If you want to only one character of DNA, you can use `[ATCG]` to match any one of those four letters. 
*Always use uppercase for `itermae`!* If you want to include `N`, you can do that with `[ATCGN]`. 

To match two letters, you could write `[ATCGN][ATCGN]`, or more easily `[ATCGN]{2,2}`. 
The `{}` braces help you specify how many to match. 
You can specify one number `{2,2}`, or a range `{2,5}`.
So for a DNA barcode of length 18-22 bases, you may want to specify `[ATCGN]{18,22}`.

`(` `)` parentheses are used to denote groups, like they're used in math. 
Capture groups use these `()` but also use `?P` and `<>` brackets to name the group. 
A named capture group uses notation like `(?P<barcode>[ATCGN]{18,22})`, where 
`(?P<` is the start, `barcode` is the name of the group, and the group is whatever 
matches to `[ATCGN]{18,22}`, until the `)`. It's complex syntax, but necessary to clearly
denote what is the name of the group and what is the group.

To match this barcode only when it is between defined sequences, for example priming sites, you can use a more
complex pattern like `GGTCTCT(?P<barcode>[ATCGN]{18,22})CGTACGCT`. This matches a sequence where:
- There is a `GGTCTCT`
- then 18 to 22 bases of either A, T, C, G, or N
- then `CGTACGCT`

Crucially, it then saves that center 18 to 22 bases as a group named `barcode`.
That means you can then only output that group, or you can put it into the output ID, or you can even match
other operation patterns against _just that group_.

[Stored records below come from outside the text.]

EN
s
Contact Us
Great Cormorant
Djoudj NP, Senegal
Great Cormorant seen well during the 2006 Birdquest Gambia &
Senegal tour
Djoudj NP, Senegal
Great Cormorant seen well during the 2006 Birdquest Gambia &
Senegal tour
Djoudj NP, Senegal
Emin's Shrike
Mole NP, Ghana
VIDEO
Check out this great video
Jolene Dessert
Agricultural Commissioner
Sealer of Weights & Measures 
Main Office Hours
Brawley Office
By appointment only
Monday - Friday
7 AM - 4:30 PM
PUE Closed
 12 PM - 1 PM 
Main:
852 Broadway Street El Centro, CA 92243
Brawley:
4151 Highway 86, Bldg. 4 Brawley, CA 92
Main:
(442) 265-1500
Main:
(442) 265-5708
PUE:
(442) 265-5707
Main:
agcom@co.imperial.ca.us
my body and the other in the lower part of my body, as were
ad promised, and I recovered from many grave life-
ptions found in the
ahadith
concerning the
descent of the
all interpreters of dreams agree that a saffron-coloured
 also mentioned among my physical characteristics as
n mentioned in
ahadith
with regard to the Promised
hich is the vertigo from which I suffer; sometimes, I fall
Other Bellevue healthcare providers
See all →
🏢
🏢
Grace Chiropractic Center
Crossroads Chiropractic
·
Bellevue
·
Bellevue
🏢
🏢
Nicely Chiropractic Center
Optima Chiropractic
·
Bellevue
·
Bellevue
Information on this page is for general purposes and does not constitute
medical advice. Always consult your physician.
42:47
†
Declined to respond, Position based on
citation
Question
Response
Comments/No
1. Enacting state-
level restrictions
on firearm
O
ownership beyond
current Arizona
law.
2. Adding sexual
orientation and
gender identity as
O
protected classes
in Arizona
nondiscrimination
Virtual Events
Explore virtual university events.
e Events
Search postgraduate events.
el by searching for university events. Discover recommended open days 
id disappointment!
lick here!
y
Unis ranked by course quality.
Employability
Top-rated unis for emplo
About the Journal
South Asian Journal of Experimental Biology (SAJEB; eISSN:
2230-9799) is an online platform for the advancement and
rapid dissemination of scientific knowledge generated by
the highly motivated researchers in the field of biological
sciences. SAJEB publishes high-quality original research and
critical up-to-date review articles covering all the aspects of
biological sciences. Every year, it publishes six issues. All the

For example (using a `\` to continue it onto a new line):

In [None]:
cat itermae/data/toy.fastq \
    | itermae -o "input > GGTCTCT(?P<barcode>[ATCGN]{18,22})CGTACG" -oseq "barcode" -of "fasta"

This tries to match the pattern on every read, and only where it matches it them writes to the output the matched 
`barcode` that contains the group of interest. Note that we use `"input > ` and `-oseq "barcode"`. 
Important!

Note that 5 are output.

#### fuzzy regular expressions

However, errors are common in sequencing. Substitutions, whether they come from a mutation, PCR misincorporation,
or erroneous basecall can interfere with your ability to use defined sequence to parse your read.
Indels are rarer in Illumina sequencing, but any indel early will affect the position of the later sequence.
Barcode/amplicon libraries also have size heterogeneity from construction and propogation.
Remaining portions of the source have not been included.